South to Lincoln

Today we reached the extremity of our travels. We drove south to Port Lincoln and, in the process, visited the half-way point across Australia.

We were all up and ready for departure before our scheduled time of 8:00 am and we made it out the gates a little before schedule with Warwick driving. Our target for the day was Port Lincoln near the foot of the Eyre Peninsula but to avoid completely retracing our path tomorrow, Majella had plotted a route via Kimba.

The first section of our journey took us down the main highway to Port Lincoln but we soon took a turn to the right and headed inland a bit. For a good while we drove through rough looking scrub. Occasionally we saw some sheep that looked in very poor condition but mostly it was scattered scrub with few signs of life. Along the way we passed Iron Knob where BHP had mined iron ore for its smelters over decades. The mine has been revived recently and we saw some signs of activity. Eventually, as we approached Kimba, some cultivation appeared and it was clear that this was a grain growing and grazing area.

DSC_9522In Kimba we paused first to admire the large painting that decorated the grain silos. We stepped out for photographs but there was a chilly breeze and nobody wanted to stay outside for long. We climbed back in the van and drove on into town looking for coffee. We spotted two possible venues and parked somewhere between them. Majella went to check what she thought was the most likely choice, Eileen’s, and returned to report that it would accommodate us. There was some hesitation because the alternative venue was closer but a passing local assured us that Eileen’s was the place to go so off we went.

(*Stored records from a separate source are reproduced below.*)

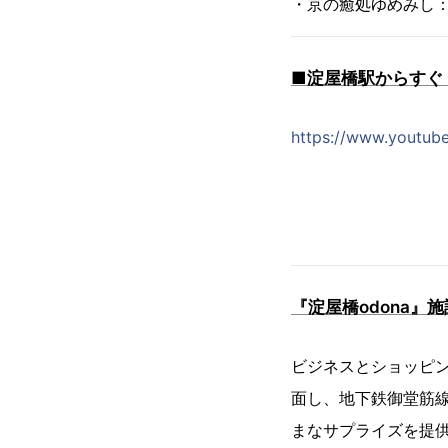
・京の癒処ゆめみし
■淀屋橋駅からすぐ
https://www.youtub
『淀屋橋odona』
ビジネスとショッピン
面し、地下鉄御堂筋
まなサプライズを提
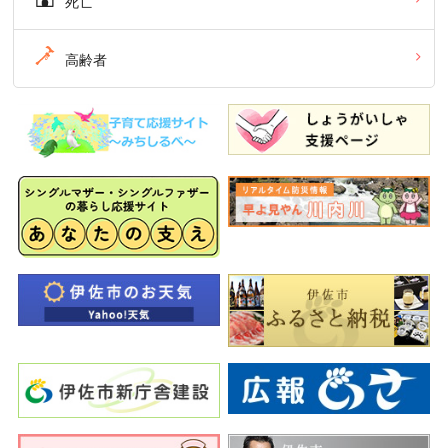
死亡
高齢者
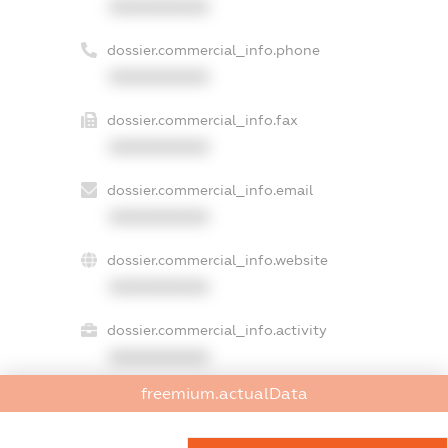
XXXXXXXXXX
dossier.commercial_info.phone
XXXXXXXXXX
dossier.commercial_info.fax
XXXXXXXXXX
dossier.commercial_info.email
XXXXXXXXXX
dossier.commercial_info.website
XXXXXXXXXX
dossier.commercial_info.activity
XXXXXXXXXX
freemium.actualData
freemium.exampleText_1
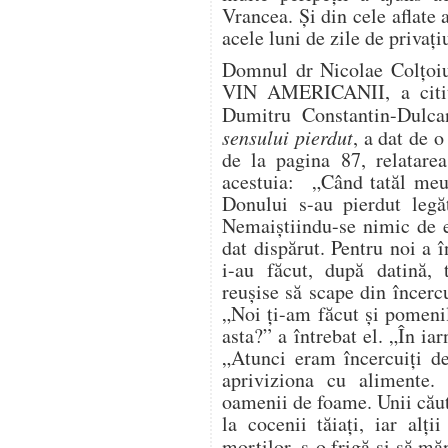
Vrancea. Și din cele aflate 
acele luni de zile de privaț
Domnul dr Nicolae Colțoiu 
VIN AMERICANII, a citit 
Dumitru Constantin-Dulca
sensului pierdut
, a dat de 
de la pagina 87, relatare
acestuia: „Când tatăl meu 
Donului s-au pierdut legă
Nemaiștiindu-se nimic de e
dat dispărut. Pentru noi a 
i-au făcut, după datină, 
reușise să scape din încercu
„Noi ți-am făcut și pomeni
asta?” a întrebat el. „În iar
„Atunci eram încercuiți d
apriviziona cu alimente
oamenii de foame. Unii cău
la cocenii tăiați, iar alț
morților, s-o frigă și să m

Eileen’s coffee was excellent and she had a selection of decadent but delicious treats. I splurged on a salted caramel slice that I will have to walk off eventually. I did go for a short walk around town while others finished coffee. With coffee done, we drove a little way out of town to a lookout where there were iron sculptures of Edward Eyre and his indigenous companion on his exploration. From there we drove on south, pausing before we left town, to see the Big Galah at the roadhouse that marks the east-west midpoint of Australia.

The road south from Kimba took us out to the main road down the coast near Arno Bay. We paused briefly there but were not impressed with the beach so we drove on and followed the coast road on down toward Port Lincoln. At Tumby Bay we stopped and ate lunch at the Ritz Cafe. The meals we ate were simple but sufficient since we had already agreed that we would eat dinner out tonight to take advantage of the seafood in Port Lincoln, reputed to be the seafood capital of Australia.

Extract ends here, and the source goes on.